Activity: Give the data again exactly, without its images.

BEGIN Source material

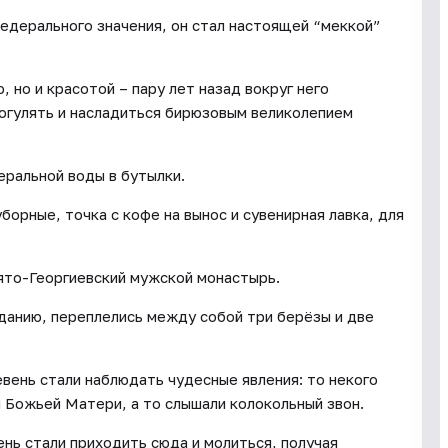
едерального значения, он стал настоящей “меккой”
 но и красотой – пару лет назад вокруг него
погулять и насладиться бирюзовым великолепием
еральной воды в бутылки.
борные, точка с кофе на вынос и сувенирная лавка, для
ято-Георгиевский мужской монастырь.
еданию, переплелись между собой три берёзы и две
евень стали наблюдать чудесные явления: то некого
ы Божьей Матери, а то слышали колокольный звон.
ь стали приходить сюда и молиться, получая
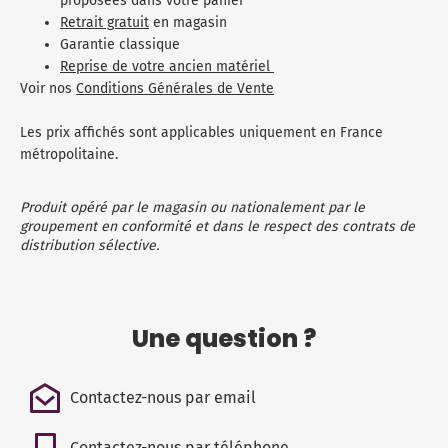
proposées dans votre panier
Retrait gratuit
en magasin
Garantie classique
Reprise de votre ancien matériel
Voir nos
Conditions Générales de Vente
Les prix affichés sont applicables uniquement en France
métropolitaine.
Produit opéré par le magasin ou nationalement par le
groupement en conformité et dans le respect des contrats de
distribution sélective.
Une question ?
Contactez-nous par email
Contactez-nous par téléphone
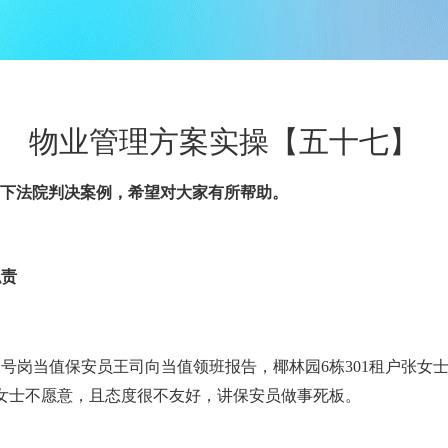
物业管理方案实操【五十七】
下法院判决案例，希望对大家有所帮助。
职责
一号岗当值保安员王司向当值领班报告，椰林园
6
栋
301
租户张女
女士不愿意，且态度很不友好，讲保安员做事死板。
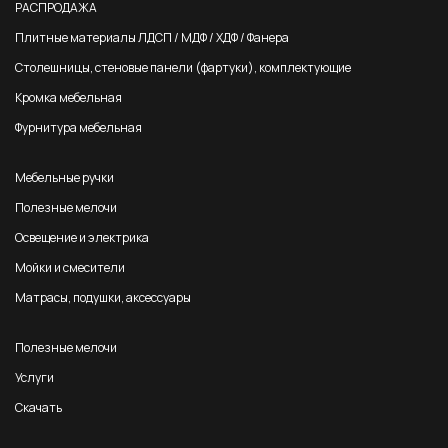
РАСПРОДАЖА
Плитные материалы ЛДСП / МДФ / ХДФ / Фанера
Столешницы, стеновые панели (фартуки), комплектующие
Кромка мебельная
Фурнитура мебельная
Мебельные ручки
Полезные мелочи
Освещение и электрика
Мойки и смесители
Матрасы, подушки, аксессуары
Полезные мелочи
Услуги
Скачать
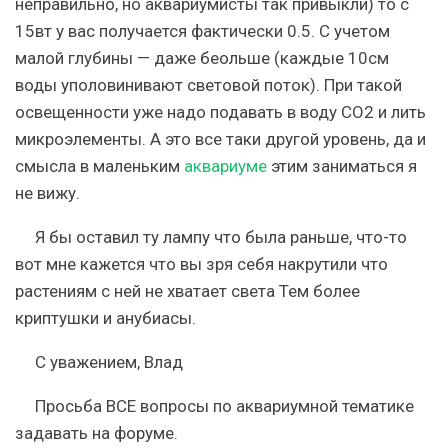
неправильно, но аквариумисты так привыкли) то с
15вт у вас получается фактически 0.5. С учетом
малой глубины — даже беольше (каждые 10см
воды уполовинивают световой поток). При такой
освещенности уже надо подавать в воду СО2 и лить
микроэлементы. А это все таки другой уровень, да и
смысла в маленьким
аквариуме
этим заниматься я
не вижу.
Я бы оставил ту лампу что была раньше, что-то
вот мне кажется что вы зря себя накрутили что
растениям с ней не хватает света Тем более
криптушки и анубиасы.
С уважением, Влад
Просьба ВСЕ вопросы по аквариумной тематике
задавать на форуме.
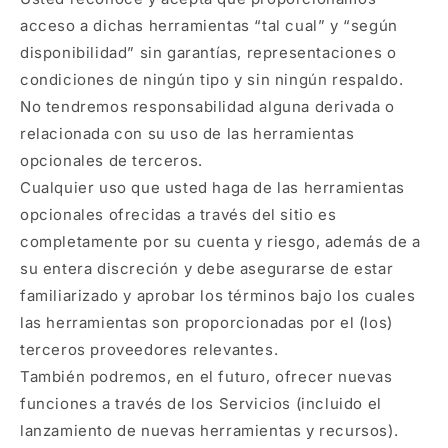
acceso a dichas herramientas “tal cual” y “según
disponibilidad” sin garantías, representaciones o
condiciones de ningún tipo y sin ningún respaldo.
No tendremos responsabilidad alguna derivada o
relacionada con su uso de las herramientas
opcionales de terceros.
Cualquier uso que usted haga de las herramientas
opcionales ofrecidas a través del sitio es
completamente por su cuenta y riesgo, además de a
su entera discreción y debe asegurarse de estar
familiarizado y aprobar los términos bajo los cuales
las herramientas son proporcionadas por el (los)
terceros proveedores relevantes.
También podremos, en el futuro, ofrecer nuevas
funciones a través de los Servicios (incluido el
lanzamiento de nuevas herramientas y recursos).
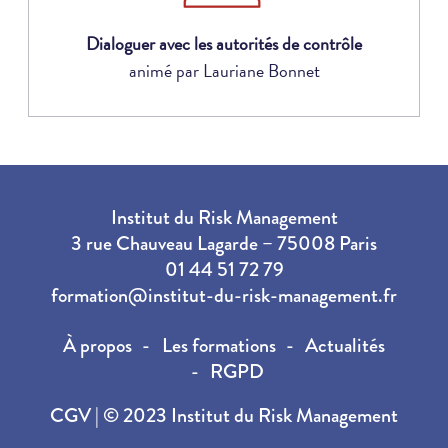
Dialoguer avec les autorités de contrôle
animé par Lauriane Bonnet
Institut du Risk Management
3 rue Chauveau Lagarde – 75008 Paris
01 44 51 72 79
formation@institut-du-risk-management.fr
À propos
Les formations
Actualités
RGPD
CGV
| © 2023 Institut du Risk Management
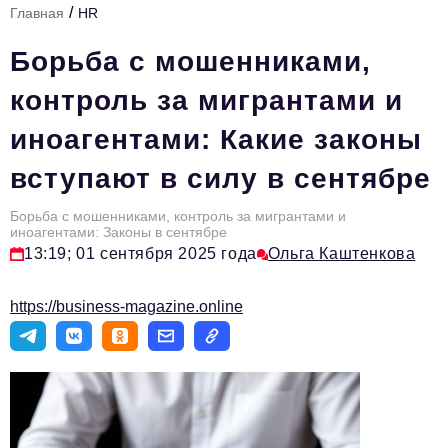
/
Главная
HR
Стиль жизни
Борьба с мошенниками,
Тема номера
контроль за мигрантами и
HR
иноагентами: Какие законы
Персона номера
вступают в силу в сентябре
Инфраструктура развития
Технологии и тренды
Борьба с мошенниками, контроль за мигрантами и
иноагентами: Законы в сентябре
13:19; 01 сентября 2025 года
Ольга Каштенкова
Туризм
Импортозамещение
https://business-magazine.online
Мероприятия
Авторские материалы
Видео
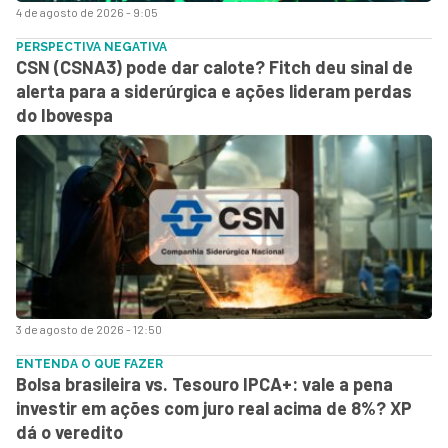
4 de agosto de 2026 - 9:05
PERSPECTIVA NEGATIVA
CSN (CSNA3) pode dar calote? Fitch deu sinal de
alerta para a siderúrgica e ações lideram perdas
do Ibovespa
3 de agosto de 2026 - 12:50
ENTENDA O QUE FAZER
Bolsa brasileira vs. Tesouro IPCA+: vale a pena
investir em ações com juro real acima de 8%? XP
dá o veredito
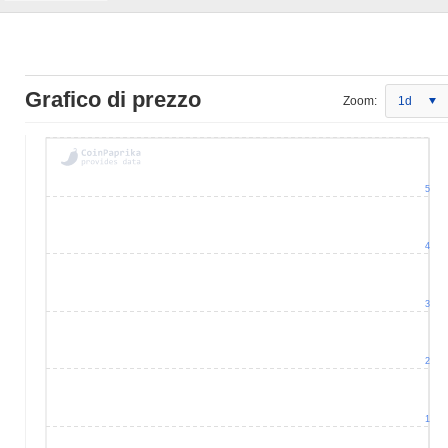
Grafico di prezzo
Zoom:
1d
5
4
3
2
1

END Source material

Reply to the task:
едерального значения, он стал настоящей “меккой”
 но и красотой – пару лет назад вокруг него
погулять и насладиться бирюзовым великолепием
еральной воды в бутылки.
борные, точка с кофе на вынос и сувенирная лавка, для
ято-Георгиевский мужской монастырь.
еданию, переплелись между собой три берёзы и две
евень стали наблюдать чудесные явления: то некого
ы Божьей Матери, а то слышали колокольный звон.
ь стали приходить сюда и молиться, получая
proposées dans votre panier
Retrait gratuit
en magasin
Garantie classique
Reprise de votre ancien matériel
Voir nos
Conditions Générales de Vente
Les prix affichés sont applicables uniquement en France
métropolitaine.
Produit opéré par le magasin ou nationalement par le
groupement en conformité et dans le respect des contrats de
distribution sélective.
Une question ?
Contactez-nous par email
Contactez-nous par téléphone
物业管理方案实操【五十七】
下法院判决案例，希望对大家有所帮助。
职责
一号岗当值保安员王司向当值领班报告，椰林园
6
栋
301
租户张女
女士不愿意，且态度很不友好，讲保安员做事死板。
РАСПРОДАЖА
Плитные материалы ЛДСП / МДФ / ХДФ / Фанера
Столешницы, стеновые панели (фартуки), комплектующие
Кромка мебельная
Фурнитура мебельная
Мебельные ручки
Полезные мелочи
Освещение и электрика
Мойки и смесители
Матрасы, подушки, аксессуары
Полезные мелочи
Услуги
Скачать
неправильно, но аквариумисты так привыкли) то с
15вт у вас получается фактически 0.5. С учетом
малой глубины — даже беольше (каждые 10см
воды уполовинивают световой поток). При такой
освещенности уже надо подавать в воду СО2 и лить
микроэлементы. А это все таки другой уровень, да и
смысла в маленьким
аквариуме
этим заниматься я
не вижу.
Я бы оставил ту лампу что была раньше, что-то
вот мне кажется что вы зря себя накрутили что
растениям с ней не хватает света Тем более
криптушки и анубиасы.
С уважением, Влад
Просьба ВСЕ вопросы по аквариумной тематике
задавать на форуме.
acceso a dichas herramientas “tal cual” y “según
disponibilidad” sin garantías, representaciones o
condiciones de ningún tipo y sin ningún respaldo.
No tendremos responsabilidad alguna derivada o
relacionada con su uso de las herramientas
opcionales de terceros.
Cualquier uso que usted haga de las herramientas
opcionales ofrecidas a través del sitio es
completamente por su cuenta y riesgo, además de a
su entera discreción y debe asegurarse de estar
familiarizado y aprobar los términos bajo los cuales
las herramientas son proporcionadas por el (los)
terceros proveedores relevantes.
También podremos, en el futuro, ofrecer nuevas
funciones a través de los Servicios (incluido el
lanzamiento de nuevas herramientas y recursos).
Dialoguer avec les autorités de contrôle
animé par Lauriane Bonnet
Institut du Risk Management
3 rue Chauveau Lagarde – 75008 Paris
01 44 51 72 79
formation@institut-du-risk-management.fr
À propos
Les formations
Actualités
RGPD
CGV
| © 2023 Institut du Risk Management
/
Главная
HR
Стиль жизни
Борьба с мошенниками,
Тема номера
контроль за мигрантами и
HR
иноагентами: Какие законы
Персона номера
вступают в силу в сентябре
Инфраструктура развития
Технологии и тренды
Борьба с мошенниками, контроль за мигрантами и
иноагентами: Законы в сентябре
13:19; 01 сентября 2025 года
Ольга Каштенкова
Туризм
Импортозамещение
https://business-magazine.online
Мероприятия
Авторские материалы
Видео
4 de agosto de 2026 - 9:05
PERSPECTIVA NEGATIVA
CSN (CSNA3) pode dar calote? Fitch deu sinal de
alerta para a siderúrgica e ações lideram perdas
do Ibovespa
3 de agosto de 2026 - 12:50
ENTENDA O QUE FAZER
Bolsa brasileira vs. Tesouro IPCA+: vale a pena
investir em ações com juro real acima de 8%? XP
dá o veredito
Grafico di prezzo
Zoom:
1d
5
4
3
2
1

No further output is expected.